433. Горизонтальный план не разработан эволюцией, а откуда-то дан? Не правда ли, звучит несколько сомнительно? Заимствовали ли Гулд с Левонтином эту идею у континентальных мыслителей? Вовсе нет. Они поспешно допустили, что английские биологи были правы, «отвергнув эту сильную форму как почти призывающую к мистицизму»
434.
Но стоит нам отвергнуть мистическую версию бауплана – и что остается? Наш старинный приятель: заявление, что качественное обратное конструирование принимает в расчет процесс строительства. Как пишут об этом Гулд и Левонтин, с их точки зрения, «нельзя отрицать, что, когда изменение происходит, оно может возникнуть при посредстве естественного отбора, но следует оговориться, что ограничения так жестко определяют возможные пути и способы изменений, что сами ограничения становятся наиболее интересным аспектом эволюции»
435. Как мы видели, ограничения, несомненно, важны вне зависимости от того, являются ли они наиболее интересным аспектом эволюции. Может быть, адаптационистам (как и искусствоведам) нужно постоянно об этом напоминать. Когда Докинз – князь адаптационистов, если таковой у них имеется, – говорит: «Существуют некоторые формы, в которые определенные роды эмбрионов, по-видимому, неспособны развиться»

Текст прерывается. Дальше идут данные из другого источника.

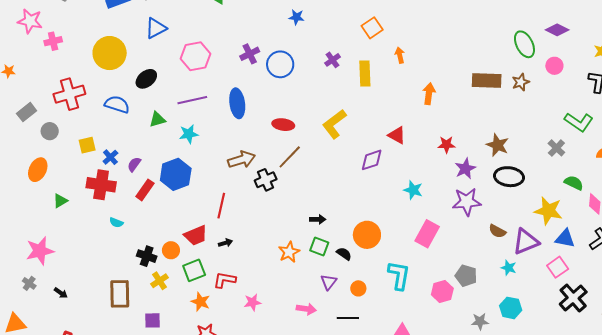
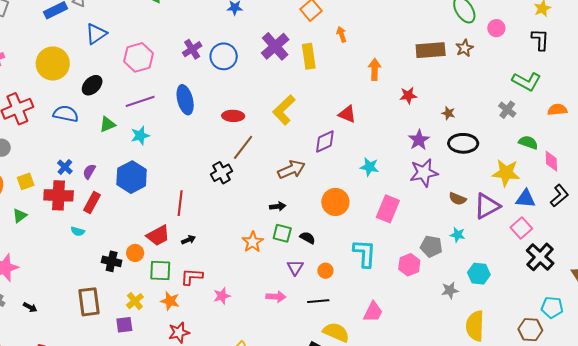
purple cross: (332, 60) -> (275, 46), size x1.8
yellow square: (87, 145) -> (26, 181), moved
red star: (446, 145) -> (408, 95), moved
brown star: (498, 145) -> (448, 113), size x0.6
brown arrow: (241, 160) -> (291, 170), moved
red rectangle: (145, 190) -> (92, 202), moved
orange circle: (367, 235) -> (335, 202), moved
cyan star: (509, 268) -> (458, 235), moved
green square: (194, 270) -> (160, 271), turned 30
yellow cross: (159, 281) -> (135, 301), moved

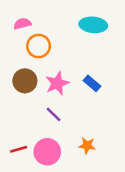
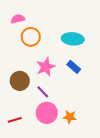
cyan ellipse: (93, 25) -> (73, 39), moved
brown circle: (25, 81) -> (20, 81), moved
pink circle: (47, 152) -> (47, 113), moved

436, – он предлагает одну из формулировок этого тезиса об ограничении бауплана, и, по его словам, для него это было своеобразным откровением. Он был вынужден согласиться с этим, изучив собственные компьютерные модели эволюции, а не статью Гулда и Левонтина, но позволим им добавить: «Мы же говорили!»
Гулд и Левонтин обсуждают также другие альтернативы адаптации, и с ними мы тоже уже сталкивались в рамках ортодоксального дарвинизма: случайное закрепление генов (роль исторической случайности и ее подкрепления), ограничения внутриутробного развития, определяемые способом экспрессии генов, и проблемы ориентации в адаптивном ландшафте с «многочисленными максимумами адаптации». Все эти явления существуют в реальности; как обычно, эволюционисты спорят не о факте их существования, а о степени их важности. Теории, их задействующие, и в самом деле сыграли важную роль в возрастающем усложнении неодарвинистской синтетической теории, но речь идет о реформировании и дополнениях, а не революциях.